Ample supplies of oil turned prices lower Tuesday despite fighting between Israel and Palestinians that looks set to escalate sharply if diplomatic efforts fail.

Benchmark crude for December delivery was down 19 cents to $89.09 per barrel at midday Bangkok time in electronic trading on the New York Mercantile Exchange.

The contract rose $2.36, or 2.3 percent, to finish at $89.28 per barrel in New York on Monday, its highest point in nearly a month on rising concerns about the Middle East as well as optimism that U.S. political leaders will reach a budget deal before the end of the year, avoiding a hit to the economy.

But the price run-up may have been overdone, analysts said, pointing to more-than-adequate supplies.

Carl Larry of Oil Outlooks and Opinions said in an email commentary that U.S. oil production rose by 1 million barrels a day over the past year.
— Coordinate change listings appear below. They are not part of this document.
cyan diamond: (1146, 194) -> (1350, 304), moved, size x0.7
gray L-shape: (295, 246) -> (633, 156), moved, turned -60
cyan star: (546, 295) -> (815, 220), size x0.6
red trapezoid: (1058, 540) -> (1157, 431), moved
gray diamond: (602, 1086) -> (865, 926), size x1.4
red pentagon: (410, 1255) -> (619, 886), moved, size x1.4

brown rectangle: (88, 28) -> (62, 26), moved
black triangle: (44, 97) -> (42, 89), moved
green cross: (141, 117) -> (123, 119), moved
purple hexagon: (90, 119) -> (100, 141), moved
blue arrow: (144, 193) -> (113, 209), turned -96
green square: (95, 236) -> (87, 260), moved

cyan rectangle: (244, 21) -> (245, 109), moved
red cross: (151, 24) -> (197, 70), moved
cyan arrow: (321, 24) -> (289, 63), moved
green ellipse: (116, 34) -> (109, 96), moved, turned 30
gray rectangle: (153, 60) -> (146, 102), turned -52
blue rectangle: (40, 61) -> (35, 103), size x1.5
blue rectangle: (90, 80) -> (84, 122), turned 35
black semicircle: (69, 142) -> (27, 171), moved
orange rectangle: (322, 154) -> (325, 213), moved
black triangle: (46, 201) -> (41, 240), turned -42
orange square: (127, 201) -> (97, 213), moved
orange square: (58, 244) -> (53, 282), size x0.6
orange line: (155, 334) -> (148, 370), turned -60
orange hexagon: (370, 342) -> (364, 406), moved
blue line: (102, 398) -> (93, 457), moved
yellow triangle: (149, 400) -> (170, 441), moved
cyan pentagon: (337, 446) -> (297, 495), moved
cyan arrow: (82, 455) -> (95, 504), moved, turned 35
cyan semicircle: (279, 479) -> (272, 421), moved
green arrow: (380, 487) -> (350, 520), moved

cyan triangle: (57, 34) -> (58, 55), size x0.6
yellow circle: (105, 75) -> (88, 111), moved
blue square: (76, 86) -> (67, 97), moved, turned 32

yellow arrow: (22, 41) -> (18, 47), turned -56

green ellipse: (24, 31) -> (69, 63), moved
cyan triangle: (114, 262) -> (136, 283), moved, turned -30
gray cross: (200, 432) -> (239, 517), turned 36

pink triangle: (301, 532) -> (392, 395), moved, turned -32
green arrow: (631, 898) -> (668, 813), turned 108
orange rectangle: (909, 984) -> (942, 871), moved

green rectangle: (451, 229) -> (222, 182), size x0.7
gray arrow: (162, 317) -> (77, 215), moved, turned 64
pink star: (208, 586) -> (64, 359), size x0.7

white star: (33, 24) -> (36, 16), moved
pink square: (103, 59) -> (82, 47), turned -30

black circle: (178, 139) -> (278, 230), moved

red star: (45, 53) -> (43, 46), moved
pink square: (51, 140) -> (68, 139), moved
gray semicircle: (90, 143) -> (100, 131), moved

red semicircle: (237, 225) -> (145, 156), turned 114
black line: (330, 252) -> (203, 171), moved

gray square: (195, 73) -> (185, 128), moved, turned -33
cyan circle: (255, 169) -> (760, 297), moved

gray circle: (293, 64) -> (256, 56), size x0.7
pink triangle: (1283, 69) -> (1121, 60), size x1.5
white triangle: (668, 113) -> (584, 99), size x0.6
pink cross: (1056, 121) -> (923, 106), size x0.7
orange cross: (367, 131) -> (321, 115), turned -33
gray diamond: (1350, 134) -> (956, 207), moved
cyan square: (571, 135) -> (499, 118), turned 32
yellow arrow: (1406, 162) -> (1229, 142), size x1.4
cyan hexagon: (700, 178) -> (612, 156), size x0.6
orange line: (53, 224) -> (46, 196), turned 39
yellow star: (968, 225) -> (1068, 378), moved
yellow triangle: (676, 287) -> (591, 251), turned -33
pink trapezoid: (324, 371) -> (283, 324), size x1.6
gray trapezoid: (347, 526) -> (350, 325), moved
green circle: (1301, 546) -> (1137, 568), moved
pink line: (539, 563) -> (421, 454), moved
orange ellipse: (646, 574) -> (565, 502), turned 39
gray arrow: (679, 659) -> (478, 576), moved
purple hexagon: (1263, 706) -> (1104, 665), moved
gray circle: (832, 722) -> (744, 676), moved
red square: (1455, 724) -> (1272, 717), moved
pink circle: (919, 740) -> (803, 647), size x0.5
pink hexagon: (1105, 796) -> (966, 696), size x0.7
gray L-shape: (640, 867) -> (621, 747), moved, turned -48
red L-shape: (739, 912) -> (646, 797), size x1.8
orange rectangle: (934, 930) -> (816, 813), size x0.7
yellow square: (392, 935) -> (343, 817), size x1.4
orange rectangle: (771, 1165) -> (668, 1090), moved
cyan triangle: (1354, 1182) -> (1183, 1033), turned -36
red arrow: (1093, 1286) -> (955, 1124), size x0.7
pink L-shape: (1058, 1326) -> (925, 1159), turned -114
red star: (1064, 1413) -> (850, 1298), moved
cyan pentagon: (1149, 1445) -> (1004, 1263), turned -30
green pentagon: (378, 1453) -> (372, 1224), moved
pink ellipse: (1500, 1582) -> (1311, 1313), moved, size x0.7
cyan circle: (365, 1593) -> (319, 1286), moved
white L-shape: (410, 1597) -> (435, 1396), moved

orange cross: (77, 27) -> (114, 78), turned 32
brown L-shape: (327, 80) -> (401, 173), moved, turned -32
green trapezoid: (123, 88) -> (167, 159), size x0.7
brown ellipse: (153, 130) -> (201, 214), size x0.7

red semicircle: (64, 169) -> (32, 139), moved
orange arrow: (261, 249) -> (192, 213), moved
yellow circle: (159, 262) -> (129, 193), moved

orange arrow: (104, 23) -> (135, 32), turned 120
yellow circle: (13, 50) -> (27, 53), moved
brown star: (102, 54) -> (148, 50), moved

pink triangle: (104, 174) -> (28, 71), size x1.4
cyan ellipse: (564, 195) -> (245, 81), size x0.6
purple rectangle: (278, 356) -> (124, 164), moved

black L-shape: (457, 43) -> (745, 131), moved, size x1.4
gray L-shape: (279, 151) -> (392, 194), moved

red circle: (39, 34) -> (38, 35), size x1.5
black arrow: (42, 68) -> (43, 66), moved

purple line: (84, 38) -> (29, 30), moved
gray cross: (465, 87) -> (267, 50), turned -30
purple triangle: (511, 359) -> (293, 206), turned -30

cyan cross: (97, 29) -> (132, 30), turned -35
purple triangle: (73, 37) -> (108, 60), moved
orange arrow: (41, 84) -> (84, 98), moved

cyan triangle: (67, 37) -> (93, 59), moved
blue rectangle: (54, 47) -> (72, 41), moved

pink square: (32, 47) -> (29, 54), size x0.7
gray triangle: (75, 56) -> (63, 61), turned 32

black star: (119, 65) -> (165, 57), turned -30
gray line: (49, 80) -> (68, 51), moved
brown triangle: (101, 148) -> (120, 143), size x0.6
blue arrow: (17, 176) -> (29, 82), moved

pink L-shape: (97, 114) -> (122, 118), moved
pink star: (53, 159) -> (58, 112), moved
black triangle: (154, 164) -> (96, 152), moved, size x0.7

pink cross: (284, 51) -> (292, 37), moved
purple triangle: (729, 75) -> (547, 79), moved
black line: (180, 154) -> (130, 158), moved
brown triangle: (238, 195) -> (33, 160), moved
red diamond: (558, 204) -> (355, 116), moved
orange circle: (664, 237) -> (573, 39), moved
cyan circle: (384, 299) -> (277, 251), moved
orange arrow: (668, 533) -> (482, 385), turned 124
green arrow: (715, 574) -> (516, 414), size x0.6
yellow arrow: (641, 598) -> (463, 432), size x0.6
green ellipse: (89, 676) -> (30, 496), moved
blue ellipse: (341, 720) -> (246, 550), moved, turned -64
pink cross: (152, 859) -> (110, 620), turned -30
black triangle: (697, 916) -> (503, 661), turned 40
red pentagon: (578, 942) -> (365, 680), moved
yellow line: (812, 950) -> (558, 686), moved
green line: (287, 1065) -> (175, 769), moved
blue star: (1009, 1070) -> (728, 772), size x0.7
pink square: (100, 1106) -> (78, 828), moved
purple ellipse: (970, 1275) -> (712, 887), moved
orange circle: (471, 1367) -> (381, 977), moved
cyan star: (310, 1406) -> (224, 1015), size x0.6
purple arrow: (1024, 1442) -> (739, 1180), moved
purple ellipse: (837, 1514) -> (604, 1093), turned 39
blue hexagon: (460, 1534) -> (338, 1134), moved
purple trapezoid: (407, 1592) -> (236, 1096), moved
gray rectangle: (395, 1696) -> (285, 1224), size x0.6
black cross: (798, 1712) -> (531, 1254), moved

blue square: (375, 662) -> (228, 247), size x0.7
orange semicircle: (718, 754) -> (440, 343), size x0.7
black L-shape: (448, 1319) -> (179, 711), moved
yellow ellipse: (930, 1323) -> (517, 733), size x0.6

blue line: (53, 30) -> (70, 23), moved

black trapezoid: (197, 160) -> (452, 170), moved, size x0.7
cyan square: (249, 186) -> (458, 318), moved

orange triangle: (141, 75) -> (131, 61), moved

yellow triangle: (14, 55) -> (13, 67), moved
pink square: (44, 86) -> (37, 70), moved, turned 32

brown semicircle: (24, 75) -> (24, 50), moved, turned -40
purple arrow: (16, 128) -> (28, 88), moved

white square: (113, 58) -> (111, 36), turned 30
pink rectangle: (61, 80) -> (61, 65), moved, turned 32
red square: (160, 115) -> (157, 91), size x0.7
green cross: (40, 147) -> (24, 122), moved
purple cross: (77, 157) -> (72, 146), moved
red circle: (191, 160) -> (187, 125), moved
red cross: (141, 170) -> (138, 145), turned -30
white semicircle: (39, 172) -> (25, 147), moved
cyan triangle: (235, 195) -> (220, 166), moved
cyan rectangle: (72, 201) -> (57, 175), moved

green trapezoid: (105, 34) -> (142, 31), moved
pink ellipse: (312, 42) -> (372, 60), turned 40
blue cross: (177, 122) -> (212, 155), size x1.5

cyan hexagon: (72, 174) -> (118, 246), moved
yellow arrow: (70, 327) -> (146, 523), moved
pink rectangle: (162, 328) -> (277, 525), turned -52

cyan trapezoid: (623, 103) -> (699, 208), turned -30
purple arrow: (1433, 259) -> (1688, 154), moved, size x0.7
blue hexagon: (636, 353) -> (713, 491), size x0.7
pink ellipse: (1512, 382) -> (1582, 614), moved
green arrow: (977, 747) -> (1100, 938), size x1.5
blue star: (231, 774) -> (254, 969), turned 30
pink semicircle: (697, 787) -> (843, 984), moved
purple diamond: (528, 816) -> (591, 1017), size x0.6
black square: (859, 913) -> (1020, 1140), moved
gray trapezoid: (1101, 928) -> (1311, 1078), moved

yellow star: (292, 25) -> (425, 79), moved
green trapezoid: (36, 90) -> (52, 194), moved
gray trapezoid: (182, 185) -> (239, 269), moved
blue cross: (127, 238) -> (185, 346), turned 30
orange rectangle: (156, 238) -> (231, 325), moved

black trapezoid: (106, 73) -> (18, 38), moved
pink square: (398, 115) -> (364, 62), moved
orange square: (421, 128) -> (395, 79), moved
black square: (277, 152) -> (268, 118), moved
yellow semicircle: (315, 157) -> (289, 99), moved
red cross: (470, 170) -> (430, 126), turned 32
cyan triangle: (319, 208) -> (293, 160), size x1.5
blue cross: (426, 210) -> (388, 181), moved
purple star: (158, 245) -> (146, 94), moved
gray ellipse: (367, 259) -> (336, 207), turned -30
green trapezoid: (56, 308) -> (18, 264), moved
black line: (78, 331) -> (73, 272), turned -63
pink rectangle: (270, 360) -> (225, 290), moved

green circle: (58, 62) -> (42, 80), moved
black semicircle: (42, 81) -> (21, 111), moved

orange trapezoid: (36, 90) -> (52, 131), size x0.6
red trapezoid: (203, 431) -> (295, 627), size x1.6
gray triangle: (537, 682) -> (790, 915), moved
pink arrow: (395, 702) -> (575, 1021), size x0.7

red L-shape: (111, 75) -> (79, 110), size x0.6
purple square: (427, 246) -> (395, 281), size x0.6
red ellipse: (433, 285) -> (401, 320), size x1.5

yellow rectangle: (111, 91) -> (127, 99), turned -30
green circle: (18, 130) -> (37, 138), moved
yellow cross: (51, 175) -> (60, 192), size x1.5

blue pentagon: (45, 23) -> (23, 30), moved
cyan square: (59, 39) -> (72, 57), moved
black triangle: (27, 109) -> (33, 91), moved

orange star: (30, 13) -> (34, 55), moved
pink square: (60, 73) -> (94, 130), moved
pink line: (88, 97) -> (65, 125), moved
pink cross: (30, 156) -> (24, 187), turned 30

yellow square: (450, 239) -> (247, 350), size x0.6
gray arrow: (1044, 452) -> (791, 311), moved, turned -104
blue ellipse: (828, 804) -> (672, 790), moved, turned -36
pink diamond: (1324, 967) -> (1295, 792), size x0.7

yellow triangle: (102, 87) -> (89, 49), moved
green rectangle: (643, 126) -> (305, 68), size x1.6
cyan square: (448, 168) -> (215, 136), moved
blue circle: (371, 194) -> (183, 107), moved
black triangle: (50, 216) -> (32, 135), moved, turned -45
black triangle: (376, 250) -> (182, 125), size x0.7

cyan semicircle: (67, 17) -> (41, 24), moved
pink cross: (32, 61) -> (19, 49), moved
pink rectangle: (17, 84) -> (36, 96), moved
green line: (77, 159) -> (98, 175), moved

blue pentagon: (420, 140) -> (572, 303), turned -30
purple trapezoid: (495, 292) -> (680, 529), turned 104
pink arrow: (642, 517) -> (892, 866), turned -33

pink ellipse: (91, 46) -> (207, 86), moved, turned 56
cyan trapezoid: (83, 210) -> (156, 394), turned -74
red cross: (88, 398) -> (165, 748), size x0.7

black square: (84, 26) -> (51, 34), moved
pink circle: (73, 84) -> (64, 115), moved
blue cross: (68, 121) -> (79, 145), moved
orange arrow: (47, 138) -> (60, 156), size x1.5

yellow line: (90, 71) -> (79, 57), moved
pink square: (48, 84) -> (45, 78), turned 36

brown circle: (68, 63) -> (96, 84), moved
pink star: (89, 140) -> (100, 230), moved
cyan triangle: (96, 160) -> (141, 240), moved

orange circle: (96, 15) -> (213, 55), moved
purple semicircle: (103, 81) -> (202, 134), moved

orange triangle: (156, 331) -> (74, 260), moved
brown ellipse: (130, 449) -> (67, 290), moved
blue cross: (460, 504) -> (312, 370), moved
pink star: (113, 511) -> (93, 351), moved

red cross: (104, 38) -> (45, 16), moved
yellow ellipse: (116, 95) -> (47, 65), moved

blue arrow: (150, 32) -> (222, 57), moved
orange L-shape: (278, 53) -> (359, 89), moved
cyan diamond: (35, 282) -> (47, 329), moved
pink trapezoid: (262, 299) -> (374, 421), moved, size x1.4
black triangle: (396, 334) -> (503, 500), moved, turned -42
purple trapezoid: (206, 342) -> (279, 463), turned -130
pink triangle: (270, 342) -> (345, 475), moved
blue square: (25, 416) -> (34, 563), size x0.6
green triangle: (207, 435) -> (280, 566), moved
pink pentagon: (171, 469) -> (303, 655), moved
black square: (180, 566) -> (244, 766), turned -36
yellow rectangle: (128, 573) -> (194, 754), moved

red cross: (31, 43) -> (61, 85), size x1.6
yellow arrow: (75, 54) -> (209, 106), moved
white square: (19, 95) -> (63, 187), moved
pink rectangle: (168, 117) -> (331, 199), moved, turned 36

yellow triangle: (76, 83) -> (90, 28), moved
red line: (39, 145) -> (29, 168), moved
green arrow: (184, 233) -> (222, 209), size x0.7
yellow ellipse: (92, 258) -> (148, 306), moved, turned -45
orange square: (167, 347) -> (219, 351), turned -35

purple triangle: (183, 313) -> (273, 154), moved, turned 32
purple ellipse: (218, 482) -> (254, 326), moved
In addition, U.S. lawmakers are pressing President Barack Obama to support TransCanada's proposed Keystone XL pipeline to transport crude oil from Canada to Gulf Coast refineries.

"We think that the production pace is only going to increase into 2013," Larry said. "So we're looking at two important steps to American oil independence."

While the escalating conflict between Israel and Hamas has raised concerns about Middle East crude supplies, analysts say the risk of immediate supply disruption isn't great because neither side is an oil producer.

Still, the risk could grow if the conflict engulfs other Middle Eastern countries.

Brent crude, which is used to price international varieties of oil, was down 16 cents to $111.54 per barrel in London.

In other energy futures trading on the New York Mercantile Exchange:

— Wholesale gasoline fell 0.5 cent to $2.727 a gallon.

— Heating oil was steady at $3.08 a gallon.

— Natural gas rose 5.5 cents to $3.774 per 1,000 cubic feet.